The Canberra Liberals are pushing for a parliamentary inquiry into household drone delivery in the ACT, amid growing calls for greater scrutiny of the technology.
The ACT opposition will on Thursday call for the assembly's economic and tourism committee to conduct an inquiry into Wing's ongoing drone trial in Bonython, as well as the future of similar services in the territory.
A Wing spokesman said it would welcome the opportunity to participate in a parliamentary inquiry, as the company continues it search for a permanent base for its service in Canberra.
Brindabella MLA Andrew Wall, who is leading the push for the inquiry, said a significant number of constituents had complained about the drones since the trial started in the Tuggeranong suburb in July.
The push comes after Canberra Labor MP Gai Brodtmann last week called for an independent review of the trial after being flooded with negative feedback from the community.
Mr Wall said the Liberals supported innovation and new technologies, but wanted to ensure they were appropriately regulated.
The Civil Aviation Safety Authority approved and has been monitoring the trial, but the ACT government has remained largely uninvolved in overseeing the process.
Both authorities have referred residents seeking to make complaints about the trial to Wing, prompting accusations their concerns aren't being properly dealt with.

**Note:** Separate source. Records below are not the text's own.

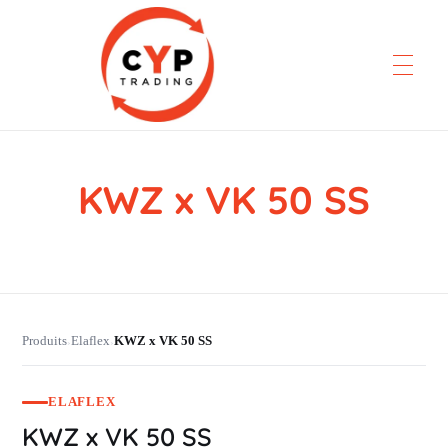
KWZ x VK 50 SS
CYP Trading
Professionelle Ersatzteilbeschaffung
Produits
Elaflex
KWZ x VK 50 SS
›
›
ELAFLEX
KWZ x VK 50 SS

Wing, a US-based start up with links to tech giant Google, has chosen not to publicly release information on the number of delivery flights or complaints it has received during the trial.
"A lot of the [communities] concern stems from an uncertainty over who is actually responsible for oversight of the operation of the trial," Mr Wall said.
"This is a classic case of a very new technology - this is one of the first places in the world where the technology is being tested.
"Investment in the ACT is always welcome, but it's clear that the regulation has probably not kept pace with the innovation."
The proposed inquiry would cover six terms of references, including Wing's decision to trial the service in Bonython, possible economic benefits, including job creation, as well as the potential to collaborate with industry, schools and universities.
The extent of regulatory oversight would also be scrutinised, along with the effects of drone flights on residents, wildlife and domestic animals.
"This isn't a motion to say 'let's stop and abandon it', though those views do exist within the community," Mr Wall said. "It's appropriate that we look at this, and also learn the lessons. It is not just a learning process for the company involved, but for the whole community."
The Bonython trial is scheduled to finish in February.